Not a fairy tale

The third dwarf in the line-up marched diligently behind his brothers out of the mine. It had been a poor day for precious gems, and the bad mood buzzed like a live thing among the eight of them. The third dwarf was unhappy in his own little way as well, dragging his feet like they were encased in cave rocks.

He hated the mines: the bad air and low ceilings and the way the dust crept into your eyes and mouth and nostrils, and no amount of scrubbing and washing could get it all out. He hated the backbreaking labour as well, but most of all, he hated the stones all his brothers seemed to lust for. They were pretty, in a cold clinical way, but he far preferred animals. If it were up to him, he would raise goats in the mountains, high up where the air was fresh and there was never any question of digging, except perhaps in a garden, or while building a fence.
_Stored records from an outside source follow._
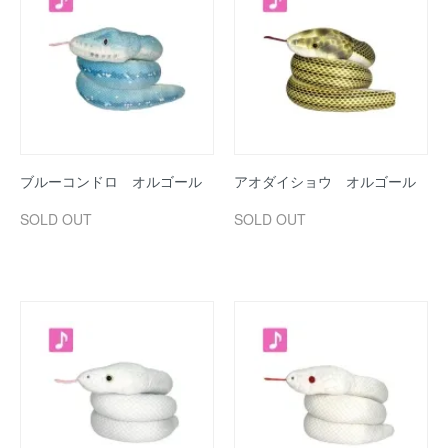
ブルーコンドロ オルゴール
アオダイショウ オルゴール
SOLD OUT
SOLD OUT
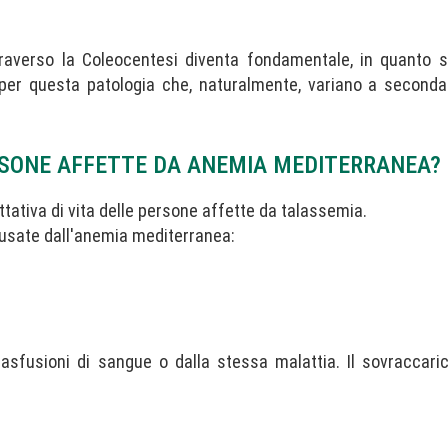
traverso la Coleocentesi diventa fondamentale, in quanto s
 per questa patologia che, naturalmente, variano a seconda
ERSONE AFFETTE DA ANEMIA MEDITERRANEA?
ttativa di vita delle persone affette da talassemia.
ausate dall'anemia mediterranea:
asfusioni di sangue o dalla stessa malattia. Il sovraccari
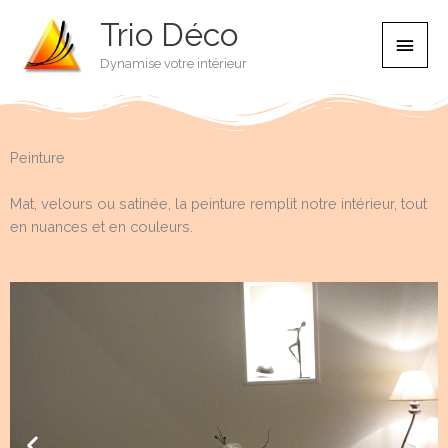
Aller
Trio Déco
Men
au
contenu
Dynamise votre intérieur
princ
Peinture
Mat, velours ou satinée, la peinture remplit notre intérieur, tout
en nuances et en couleurs.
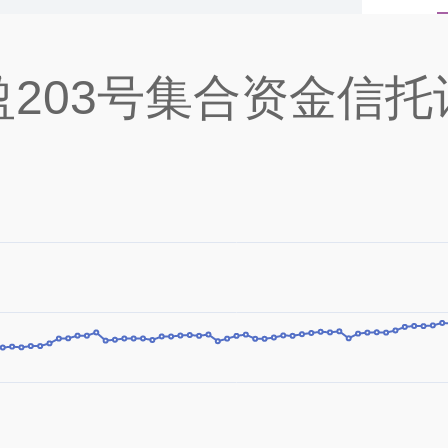
盈203号集合资金信托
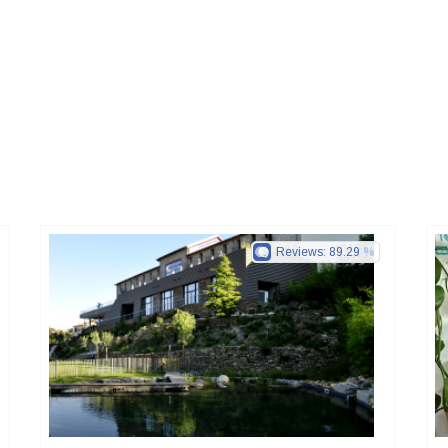
Reviews:
89.29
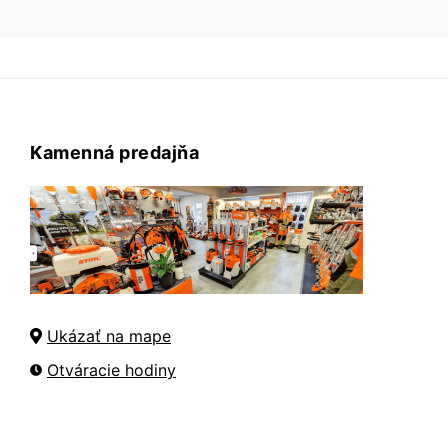
Kamenná predajňa
Ukázať na mape
Otváracie hodiny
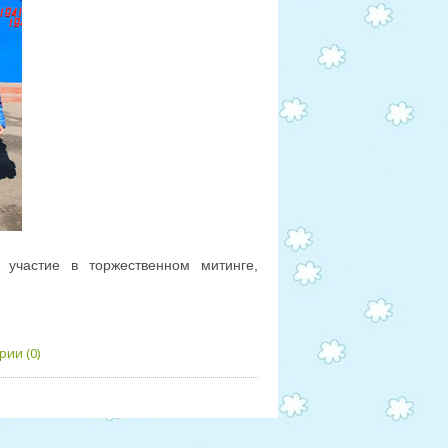
 участие в торжественном митинге,
ии (0)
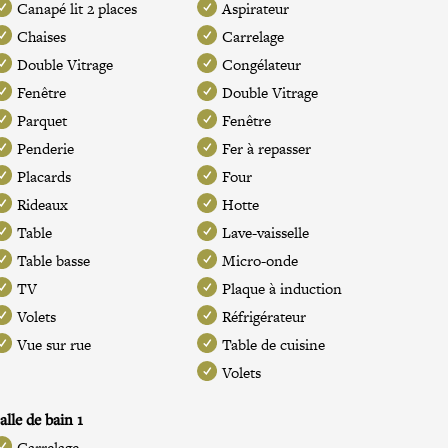
Canapé lit 2 places
Aspirateur
Chaises
Carrelage
Double Vitrage
Congélateur
Fenêtre
Double Vitrage
Parquet
Fenêtre
Penderie
Fer à repasser
Placards
Four
Rideaux
Hotte
Table
Lave-vaisselle
Table basse
Micro-onde
TV
Plaque à induction
Volets
Réfrigérateur
Vue sur rue
Table de cuisine
Volets
alle de bain 1
Carrelage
He asked Happy about it once, and it caused his brother’s namesake smile to slide off his face. “Dwarves don’t like to grow gardens,” he said, seriously. “Dwarves like to mine.”
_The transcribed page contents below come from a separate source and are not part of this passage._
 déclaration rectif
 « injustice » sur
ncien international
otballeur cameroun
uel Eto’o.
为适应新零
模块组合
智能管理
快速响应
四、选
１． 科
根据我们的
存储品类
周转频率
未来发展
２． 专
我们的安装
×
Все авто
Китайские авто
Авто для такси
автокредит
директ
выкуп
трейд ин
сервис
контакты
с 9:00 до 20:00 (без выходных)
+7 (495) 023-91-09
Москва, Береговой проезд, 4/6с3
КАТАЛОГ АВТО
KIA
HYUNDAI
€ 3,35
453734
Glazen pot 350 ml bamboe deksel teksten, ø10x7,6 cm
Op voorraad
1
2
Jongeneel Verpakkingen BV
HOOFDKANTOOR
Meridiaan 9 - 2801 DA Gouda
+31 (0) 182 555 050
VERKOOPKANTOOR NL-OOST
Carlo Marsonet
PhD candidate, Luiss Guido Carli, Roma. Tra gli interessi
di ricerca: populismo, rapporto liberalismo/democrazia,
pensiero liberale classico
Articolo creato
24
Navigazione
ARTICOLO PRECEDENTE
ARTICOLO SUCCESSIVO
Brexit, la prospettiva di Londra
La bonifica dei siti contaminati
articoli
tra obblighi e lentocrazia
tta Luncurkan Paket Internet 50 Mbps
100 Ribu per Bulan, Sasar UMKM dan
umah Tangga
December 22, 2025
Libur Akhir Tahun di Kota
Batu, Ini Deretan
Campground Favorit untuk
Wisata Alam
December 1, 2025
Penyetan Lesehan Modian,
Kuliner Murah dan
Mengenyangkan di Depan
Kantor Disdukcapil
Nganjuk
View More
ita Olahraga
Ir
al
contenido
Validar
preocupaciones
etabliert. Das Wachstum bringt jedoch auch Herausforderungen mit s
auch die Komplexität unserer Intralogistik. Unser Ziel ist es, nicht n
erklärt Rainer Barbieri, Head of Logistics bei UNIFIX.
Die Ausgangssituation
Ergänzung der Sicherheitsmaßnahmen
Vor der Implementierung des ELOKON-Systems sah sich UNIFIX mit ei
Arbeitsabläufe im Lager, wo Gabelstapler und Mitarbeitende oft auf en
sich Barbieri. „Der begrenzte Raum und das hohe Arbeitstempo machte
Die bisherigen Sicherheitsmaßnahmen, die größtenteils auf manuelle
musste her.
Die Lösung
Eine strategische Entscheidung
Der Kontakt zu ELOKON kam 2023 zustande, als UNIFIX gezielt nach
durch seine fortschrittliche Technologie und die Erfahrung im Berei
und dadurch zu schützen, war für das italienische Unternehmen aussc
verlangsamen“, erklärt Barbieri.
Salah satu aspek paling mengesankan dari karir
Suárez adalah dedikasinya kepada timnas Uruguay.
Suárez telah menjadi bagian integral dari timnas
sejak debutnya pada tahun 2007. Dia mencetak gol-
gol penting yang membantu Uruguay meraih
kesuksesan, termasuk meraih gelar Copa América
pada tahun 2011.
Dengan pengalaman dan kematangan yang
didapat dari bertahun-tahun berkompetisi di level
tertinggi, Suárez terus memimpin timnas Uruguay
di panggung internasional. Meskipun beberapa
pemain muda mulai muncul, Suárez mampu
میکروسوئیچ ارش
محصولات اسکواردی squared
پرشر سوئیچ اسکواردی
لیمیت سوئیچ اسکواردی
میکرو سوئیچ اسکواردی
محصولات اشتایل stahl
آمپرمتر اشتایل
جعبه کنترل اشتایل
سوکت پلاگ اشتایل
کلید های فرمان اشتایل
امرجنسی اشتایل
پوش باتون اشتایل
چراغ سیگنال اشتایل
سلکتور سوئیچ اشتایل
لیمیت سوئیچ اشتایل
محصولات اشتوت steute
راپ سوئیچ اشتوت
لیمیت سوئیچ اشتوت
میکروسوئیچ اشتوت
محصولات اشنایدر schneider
The third dwarf didn’t agree, but did not want to broach the subject again.  Instead, he moved his bed out of the main sleeping room, saying that he wanted to light the morning fire from now on without waking the others up. Surprised, they agreed. The third dwarf did light the fires, but after that, he went out behind the house and dug fiercely in the dry little patch of field no one ever used. He planted leftovers from the vegetables they bought at the market on Mondays.
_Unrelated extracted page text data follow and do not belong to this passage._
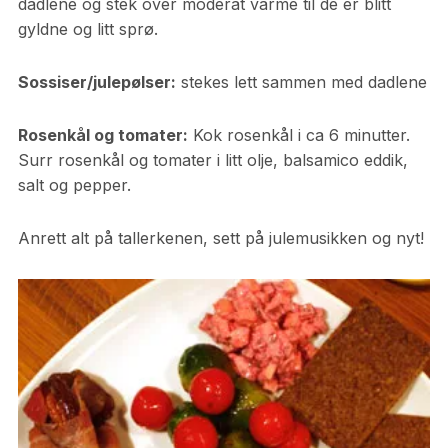
dadlene og stek over moderat varme til de er blitt
gyldne og litt sprø.
Sossiser/julepølser:
stekes lett sammen med dadlene
Rosenkål og tomater:
Kok rosenkål i ca 6 minutter.
Surr rosenkål og tomater i litt olje, balsamico eddik,
salt og pepper.
Anrett alt på tallerkenen, sett på julemusikken og nyt!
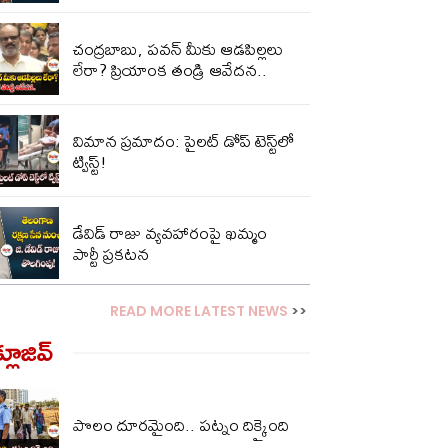
చంద్ర‌బాబు, ప‌వ‌న్ మీకు ఆడ‌పిల్ల‌లు
లేరా? ప్రియాంక తండ్రి ఆవేద‌న‌..
విమాన ప్రమాదం: పైలట్​ డోప్​ టెస్ట్‌లో
ట్విస్ట్​!
డేవిడ్ రాజు వ్యవహారంపై ఖమ్మం
పార్టీ ప్రకటన
READ MORE LATEST NEWS
>>
్లూజివ్‌
పొలం దూరమైంది.. పట్నం దిక్కైంది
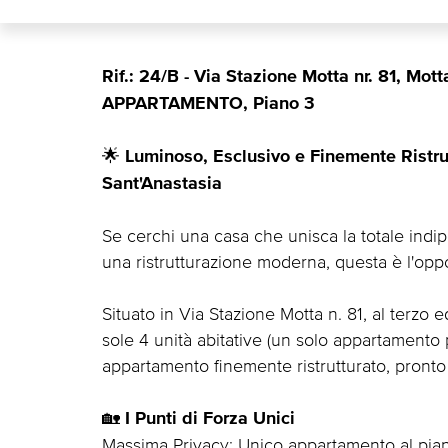
Rif.: 24/B - Via Stazione Motta nr. 81, Mott
APPARTAMENTO, Piano 3
🌟
Luminoso, Esclusivo e Finemente Ristrut
Sant'Anastasia
Se cerchi una casa che unisca la totale indip
una ristrutturazione moderna, questa è l'opp
Situato in Via Stazione Motta n. 81, al terzo 
sole 4 unità abitative (un solo appartamento
appartamento finemente ristrutturato, pronto 
🏡
I Punti di Forza Unici
Massima Privacy: Unico appartamento al piano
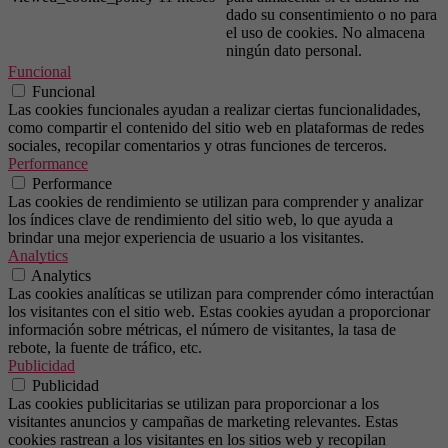
dado su consentimiento o no para
el uso de cookies. No almacena
ningún dato personal.
Funcional
Funcional
Las cookies funcionales ayudan a realizar ciertas funcionalidades,
como compartir el contenido del sitio web en plataformas de redes
sociales, recopilar comentarios y otras funciones de terceros.
Performance
Performance
Las cookies de rendimiento se utilizan para comprender y analizar
los índices clave de rendimiento del sitio web, lo que ayuda a
brindar una mejor experiencia de usuario a los visitantes.
Analytics
Analytics
Las cookies analíticas se utilizan para comprender cómo interactúan
los visitantes con el sitio web. Estas cookies ayudan a proporcionar
información sobre métricas, el número de visitantes, la tasa de
rebote, la fuente de tráfico, etc.
Publicidad
Publicidad
Las cookies publicitarias se utilizan para proporcionar a los
visitantes anuncios y campañas de marketing relevantes. Estas
cookies rastrean a los visitantes en los sitios web y recopilan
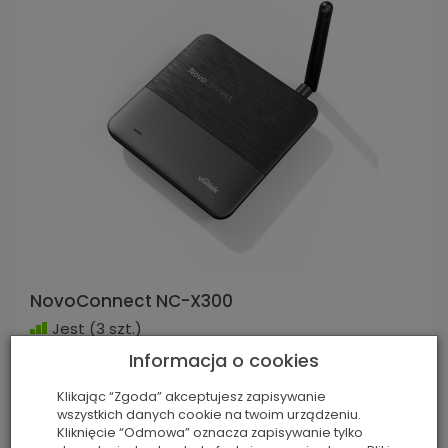
NovoConnect NC-X300
Jest
(3 szt.)
Dzięki NC-X300 zwiększysz poziom interakcji wizualnej,
Informacja o cookies
prezentując zawartość ekranu w dużym formacie.
1 084,68 zł
Klikając “Zgoda” akceptujesz zapisywanie
wszystkich danych cookie na twoim urządzeniu.
Kliknięcie “Odmowa” oznacza zapisywanie tylko
Więcej
Do koszyka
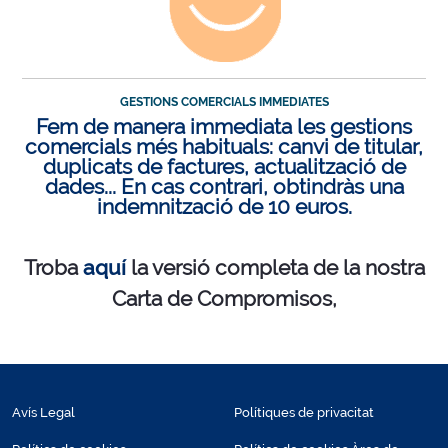
GESTIONS COMERCIALS IMMEDIATES
Fem de manera immediata les gestions
comercials més habituals: canvi de titular,
duplicats de factures, actualització de
dades... En cas contrari, obtindràs una
indemnització de 10 euros.
Troba
aquí
la versió completa de la nostra
Carta de Compromisos,
Avís Legal
Polítiques de privacitat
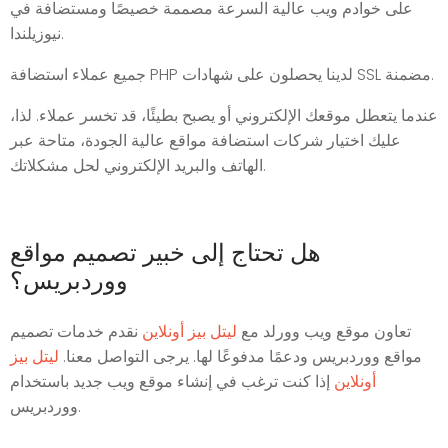
على خوادم ويب عالية السرعة مصممة خصيصًا ومستضافة في
نيوزيلندا.
جميع عملاء استضافة PHP لدينا يحصلون على شهادات SSL مضمنة.
عندما يتعطل موقعك الإلكتروني أو يصبح بطيئًا، قد تخسر عملاء. لذا،
عليك اختيار شركات استضافة مواقع عالية الجودة، متاحة عبر
الهاتف والبريد الإلكتروني لحل مشكلاتك.
هل تحتاج إلى خبير تصميم مواقع
ووردبريس؟
تعاون موقع ويب وورلد مع
ليتل بيز أونلاين
نقدم خدمات تصميم
مواقع ووردبريس ودعمًا مدفوعًا لها. يرجى التواصل معنا.
ليتل بيز
أونلاين
إذا كنت ترغب في إنشاء موقع ويب جديد باستخدام
ووردبريس.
After weeks of trying and failing, however, he decided that maybe his brothers were right. Dwarves were supposed to mine. It did not stop him casting a quick look out the kitchen window later that evening, while they all sat at the table in sullen silence. His brothers were simple dwarves, and their happiness and passion was derived from one source. The third dwarf ignored what little conversation there was, and went to bed early.

The next morning, he lit the kitchen fire as usual and put on the kettle for coffee. As he took down the coffee pot, he glanced out the window. For a moment, he stood, transfixed, and then rushed outside. There, in the midst of his dry earth, a small, but stalwart tomato plant was growing.

The third dwarf went back inside, and finished preparing breakfast. Then he packed up a small bag, and sneaked out the front door, just as the others started stirring. “Seven is better number for dwarves anyway,” he said, “all the books say so.” And he set off for the mountains, a spring in his step.